───── Exercise data

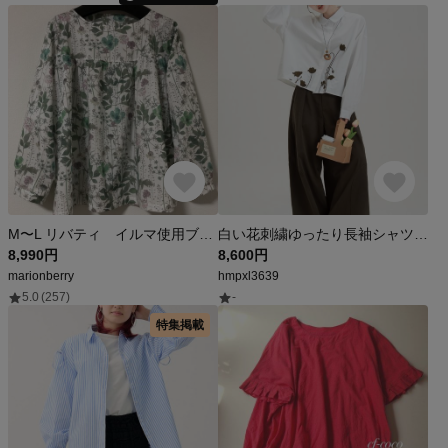
M〜L リバティ イルマ使用ブラウス ゆったりサイズ
白い花刺繍ゆったり長袖シャツブラウス秋の新作小人数高級デザイン感スリム減齢トップス
8,990円
8,600円
marionberry
hmpxl3639
5.0
(257)
-
特集掲載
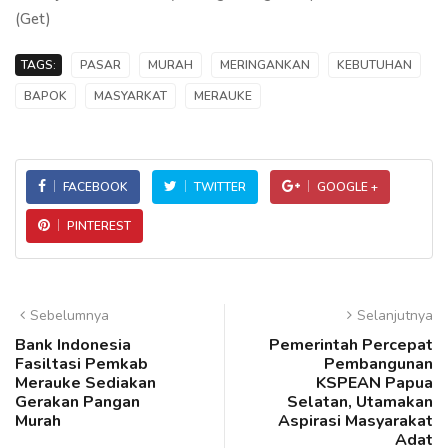
(Get)
TAGS:
PASAR
MURAH
MERINGANKAN
KEBUTUHAN
BAPOK
MASYARKAT
MERAUKE
FACEBOOK
TWITTER
GOOGLE +
PINTEREST
Sebelumnya
Selanjutnya
Bank Indonesia
Pemerintah Percepat
Fasiltasi Pemkab
Pembangunan
Merauke Sediakan
KSPEAN Papua
Gerakan Pangan
Selatan, Utamakan
Murah
Aspirasi Masyarakat
Adat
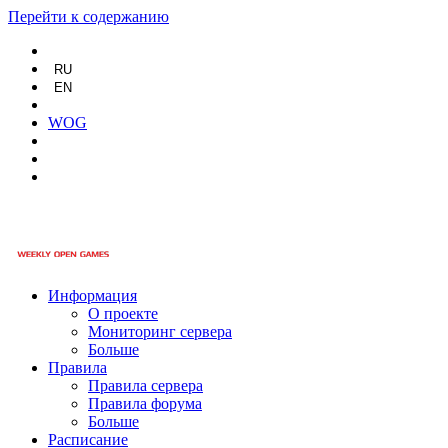
Перейти к содержанию
RU
EN
WOG
Информация
О проекте
Мониторинг сервера
Больше
Правила
Правила сервера
Правила форума
Больше
Расписание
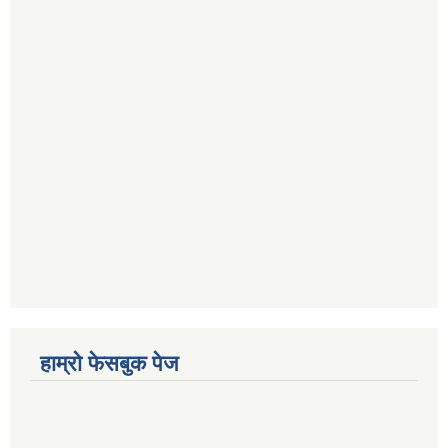
हाम्रो फेसबुक पेज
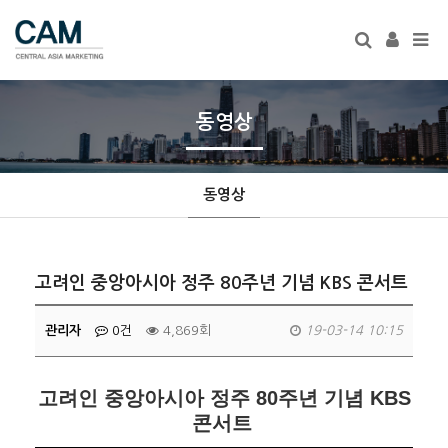
Tog
navi
동영상
동영상
고려인 중앙아시아 정주 80주년 기념 KBS 콘서트
관리자
0건
4,869회
19-03-14 10:15
고려인 중앙아시아 정주 80주년 기념 KBS
콘서트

──────────

The word is "중앙아시아". Copy every line above where it appears.

고려인 중앙아시아 정주 80주년 기념 KBS 콘서트
고려인 중앙아시아 정주 80주년 기념 KBS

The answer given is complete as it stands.